### What this task involves
Pictures in the entries below are excluded; copy only the lines from the one containing "Night Splint Black" to the one containing "View all destinations", both included.

----- Extracted records

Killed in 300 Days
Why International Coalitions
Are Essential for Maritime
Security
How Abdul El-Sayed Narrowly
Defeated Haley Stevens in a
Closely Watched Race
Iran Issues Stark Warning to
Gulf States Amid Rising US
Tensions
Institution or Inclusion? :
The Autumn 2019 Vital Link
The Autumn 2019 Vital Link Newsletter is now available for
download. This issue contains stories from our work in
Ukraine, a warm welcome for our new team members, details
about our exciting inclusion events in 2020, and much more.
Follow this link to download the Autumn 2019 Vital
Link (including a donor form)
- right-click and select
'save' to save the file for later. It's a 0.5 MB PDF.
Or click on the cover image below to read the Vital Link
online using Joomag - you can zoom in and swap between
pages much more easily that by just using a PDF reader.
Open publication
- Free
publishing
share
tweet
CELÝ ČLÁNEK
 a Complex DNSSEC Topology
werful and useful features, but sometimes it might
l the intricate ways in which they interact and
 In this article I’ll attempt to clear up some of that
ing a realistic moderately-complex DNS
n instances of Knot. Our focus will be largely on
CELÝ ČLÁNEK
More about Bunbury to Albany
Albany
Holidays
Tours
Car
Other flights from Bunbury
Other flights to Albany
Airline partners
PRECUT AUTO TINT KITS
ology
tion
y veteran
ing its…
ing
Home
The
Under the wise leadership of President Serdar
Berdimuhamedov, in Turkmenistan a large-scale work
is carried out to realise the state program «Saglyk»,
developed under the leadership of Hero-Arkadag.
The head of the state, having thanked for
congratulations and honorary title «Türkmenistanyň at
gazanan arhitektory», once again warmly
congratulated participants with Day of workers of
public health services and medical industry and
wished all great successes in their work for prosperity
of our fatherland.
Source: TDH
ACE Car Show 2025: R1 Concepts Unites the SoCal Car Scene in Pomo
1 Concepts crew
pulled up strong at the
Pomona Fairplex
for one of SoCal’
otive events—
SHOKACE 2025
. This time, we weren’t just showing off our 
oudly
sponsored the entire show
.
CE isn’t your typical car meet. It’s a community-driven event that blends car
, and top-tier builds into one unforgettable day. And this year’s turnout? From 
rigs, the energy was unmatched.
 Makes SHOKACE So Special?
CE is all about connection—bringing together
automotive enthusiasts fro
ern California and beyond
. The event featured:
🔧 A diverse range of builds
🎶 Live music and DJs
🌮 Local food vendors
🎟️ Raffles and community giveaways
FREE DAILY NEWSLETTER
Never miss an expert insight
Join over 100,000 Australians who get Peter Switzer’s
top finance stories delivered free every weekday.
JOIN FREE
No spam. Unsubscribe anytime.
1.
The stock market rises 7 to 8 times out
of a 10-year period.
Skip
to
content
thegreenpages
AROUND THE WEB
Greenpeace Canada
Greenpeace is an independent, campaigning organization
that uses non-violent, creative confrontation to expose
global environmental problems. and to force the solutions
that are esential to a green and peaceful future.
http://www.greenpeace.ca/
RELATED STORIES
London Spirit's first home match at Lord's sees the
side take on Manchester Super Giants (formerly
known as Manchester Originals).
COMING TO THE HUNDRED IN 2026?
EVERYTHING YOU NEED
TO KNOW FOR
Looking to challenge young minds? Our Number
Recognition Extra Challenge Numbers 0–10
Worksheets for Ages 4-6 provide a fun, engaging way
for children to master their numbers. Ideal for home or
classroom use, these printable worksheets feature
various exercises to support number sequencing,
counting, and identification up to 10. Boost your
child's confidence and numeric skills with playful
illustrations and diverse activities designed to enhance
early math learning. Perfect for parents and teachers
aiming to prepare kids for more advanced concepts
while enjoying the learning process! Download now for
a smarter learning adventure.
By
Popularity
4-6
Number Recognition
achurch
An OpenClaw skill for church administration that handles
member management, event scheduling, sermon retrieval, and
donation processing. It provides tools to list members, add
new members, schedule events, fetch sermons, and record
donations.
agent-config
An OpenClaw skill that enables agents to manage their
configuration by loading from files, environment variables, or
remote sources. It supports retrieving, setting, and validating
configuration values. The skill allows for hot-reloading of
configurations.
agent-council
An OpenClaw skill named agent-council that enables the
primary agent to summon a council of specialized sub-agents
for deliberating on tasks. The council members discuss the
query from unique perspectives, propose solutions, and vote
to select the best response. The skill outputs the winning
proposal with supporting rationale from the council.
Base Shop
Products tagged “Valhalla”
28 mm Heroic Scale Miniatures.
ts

----------
----- Extracted records

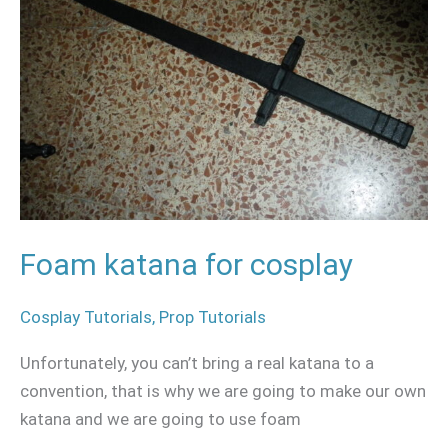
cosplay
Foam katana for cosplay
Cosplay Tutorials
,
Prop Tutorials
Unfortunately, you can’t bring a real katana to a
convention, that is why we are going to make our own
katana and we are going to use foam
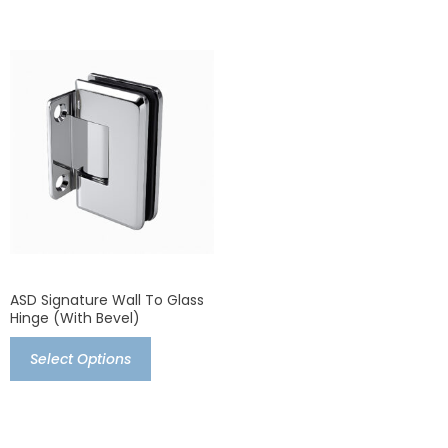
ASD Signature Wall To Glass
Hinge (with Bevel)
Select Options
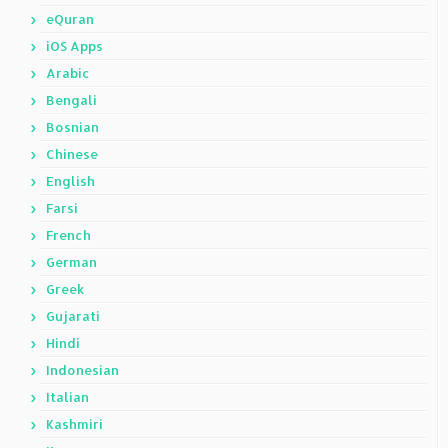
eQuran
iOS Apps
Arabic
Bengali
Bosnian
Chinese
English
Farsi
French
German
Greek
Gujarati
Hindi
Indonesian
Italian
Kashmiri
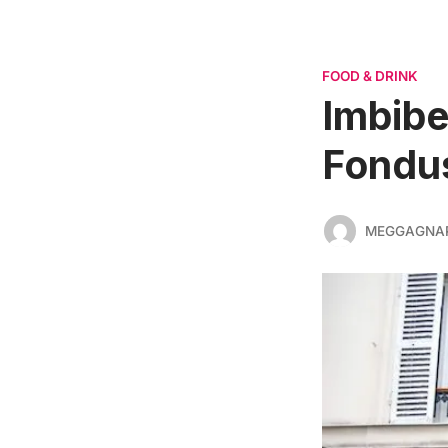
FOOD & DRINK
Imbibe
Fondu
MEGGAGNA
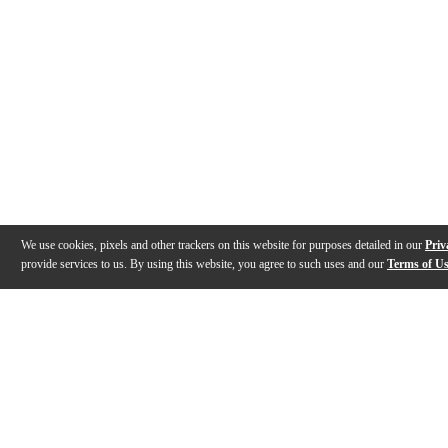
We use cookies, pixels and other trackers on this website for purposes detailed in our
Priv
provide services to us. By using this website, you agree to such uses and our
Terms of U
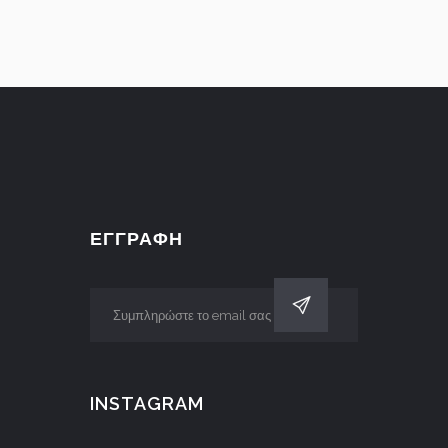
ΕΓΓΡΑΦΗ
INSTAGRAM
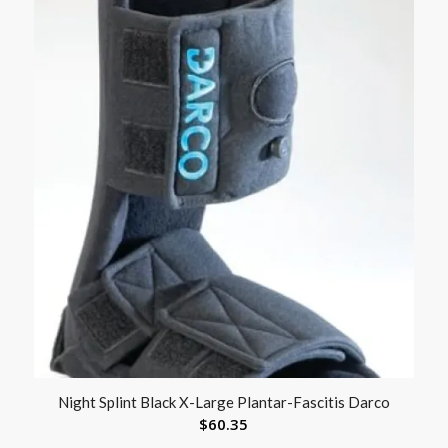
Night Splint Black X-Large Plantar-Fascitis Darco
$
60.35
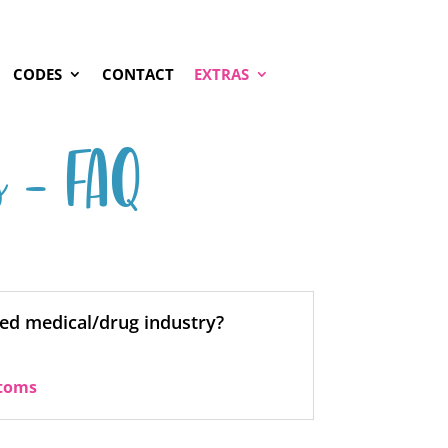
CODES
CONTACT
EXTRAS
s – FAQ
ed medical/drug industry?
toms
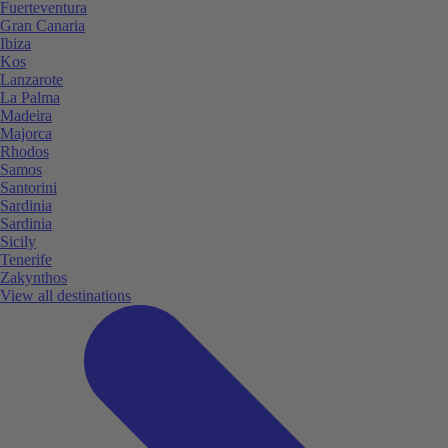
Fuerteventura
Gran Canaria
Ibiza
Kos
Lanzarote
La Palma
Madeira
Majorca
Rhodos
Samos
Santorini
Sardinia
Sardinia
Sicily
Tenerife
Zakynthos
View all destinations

----------

### Output of the task
Night Splint Black X-Large Plantar-Fascitis Darco
$
60.35
CODES
CONTACT
EXTRAS
s – FAQ
ed medical/drug industry?
toms
Fuerteventura
Gran Canaria
Ibiza
Kos
Lanzarote
La Palma
Madeira
Majorca
Rhodos
Samos
Santorini
Sardinia
Sardinia
Sicily
Tenerife
Zakynthos
View all destinations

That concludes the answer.